Tapi berbeda dengan mereka. Aron menyeringgai. "Mereka datang" kata aron membuat yang lain bingung. "Mereka sampai" kata baekhyun. "Mereka membuat dramatis keadaan" kata minki menggelengkan kepala. Guanlin dan dongho tersenyum. Soohyun, minhyun dan jonghyun telah kembali ke sini. Kembali kepada mereka semua.
@dongho and guanlin's place
Jonghyun meletakkan tangannya pada kaki dongho. Aura hijau dari tangan jonghyun perlahan menyembuhkan luka dongho. "Aku tahu kau mau menyelamatkan guanlin tapi jangan sampai kau ceroboh dan melukai dirimu sendiri. Lihat guanlin sangat cemas" ceramah minhyun kesal. "Kau bisa mengomelinya nanti" jelas jonghyun.
"Tidak bisa, harus sekarang juga. Dia membuat magnae kita khawatir. Nanti magnae kita tidak fokus bertarung" kata minhyun kesal. "Simpan itu untuk nanti" kata soohyun menatap hyojin, jinsoo dan kyungmin yang datang dengan golden eyesnya. "Kau disini rupanya!" Sindir hyojin. Soohyun menatap mereka tanpa ekspresi. Baekhyun juga mendekat. Jonghyun sudah kembali pada posisi bertarung.
"Kulihat kau tidak dalam mode vampiremu, vampire jadi jadian" sindir kyungmin. "Kau!" Kata baekhyun geram. Soohyun menahan bahu baekhyun. "Tidak usah" kata soohyun tenang. "Tapi .." perkataan baekhyun dipotong. "Tidak usah melayani vampire kotor seperti mereka. Vampire yang bukan keturunan murni" sindir minhyun yang berada dibelakang soohyun.
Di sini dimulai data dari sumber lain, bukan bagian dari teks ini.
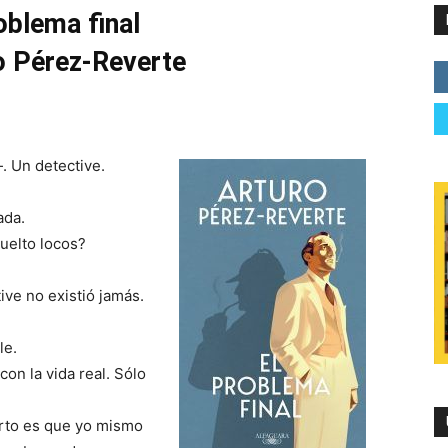
oblema final
o Pérez-Reverte
. Un detective.
ada.
uelto locos?
ve no existió jamás.
le.
on la vida real. Sólo
rto es que yo mismo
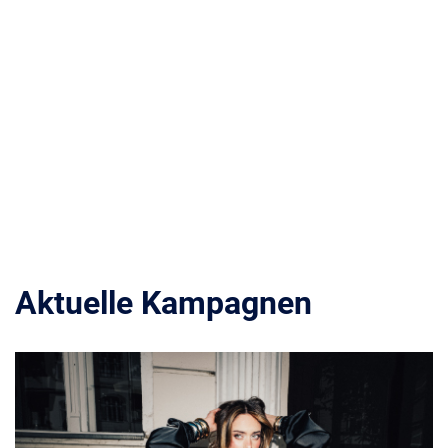
Aktuelle Kampagnen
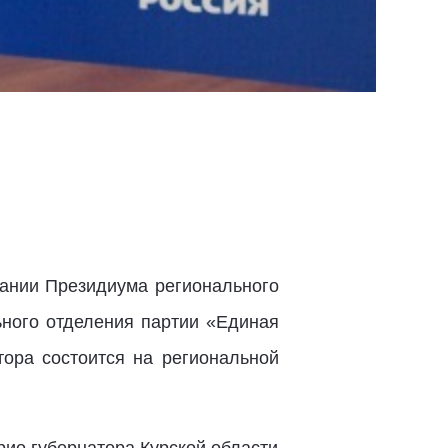
дании Президиума регионального
ьного отделения партии «Единая
тора состоится на региональной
"Diam kau manusia! Kau itu makhluk rendah makanan kami" kata kyungmin murka. "Makanan?" Kata minhyun menyerngit. "Aku bukan makananmu dan tidak sudi" kata minhyun sadis. "Kau!" Kata kyungmin geram dan menyerang. Baekhyun menghentikan gerakan kyungmin dan berhasil memukul kyungmin mundur beberapa langkah. "Dia milikku soohyun" kata baekhyun. "As you wish" kata soohyun.
Baekhyun nampak senang mendengarnya. Seperti anak kecil mendapat mainan baru. "Kelihatannya kau nampak tenang walaupun sudah bertemu dengan mantan pacarmu?!" Sindir Hyojin. "Kukira vampire sepertimu tidak akan melihat masa lalu. Kurasa aku salah" sindir soohyun tenang. Para vampire sudah kembali bertarung kembali layaknya normal. Hanya tinggal soohyun, jonghyun, hyojin dan jinsoo disana. Minhyun sudah pergi ke posisi aron. Dongho dan guanlin sudah kembali ke posisi bertarungnya.
"Beraninya kau vampire jadi jadian!" Kata hyojin menyerang soohyun. Soohyun menghindarinya. "Kulihat hanya tersisa kau dan aku" kata jonghyun menatap jin soo. "Kau pacar baru soohyun? Kukira bocah hunter itu" sindir jin soo. "Kudengar kaulah yang memberi tahu para manusia kalau East Forest punya harta karun" sindir jonghyun.
"Dari mana kau tahu hal itu?" Kata jin soo kaget. "Dari tingkah yang kau lakukan. Wajahmu menunjukkan semuanya. Akulah penguasa pulau ini tapi kau tidak bisa memenangkan pertarungan adil terutama berhadapan dengan john. Kau pakai hal curang" sindir jonghyun.
"Apa soohyun yang memberitahumu?" Tanya jinsoo. "Tidak, kalau dia tahu. Kau orang pertama yang dibunuhnya dulu" kata jonghyun. "Darimana kau tahu? Kurasa tidak perlu repot repot. Dengan aku menutup mulutmu itu akan cukup" kata jin soo menyerang jonghyun.
@soohyun's place
Hyo jin terus menyerang soohyun dan soohyun hanya menghindarinya terus. "Lawan aku!" Teriak hyojin frustasi. "Kau yakin?" Tanya soohyun santai. "Siapa yang takut dengan setengah vampire sepertimu!" Teriak hyojin murka sambil menyerang. Tapi hyojin terdiam dan melebarkan matanya karena kaget.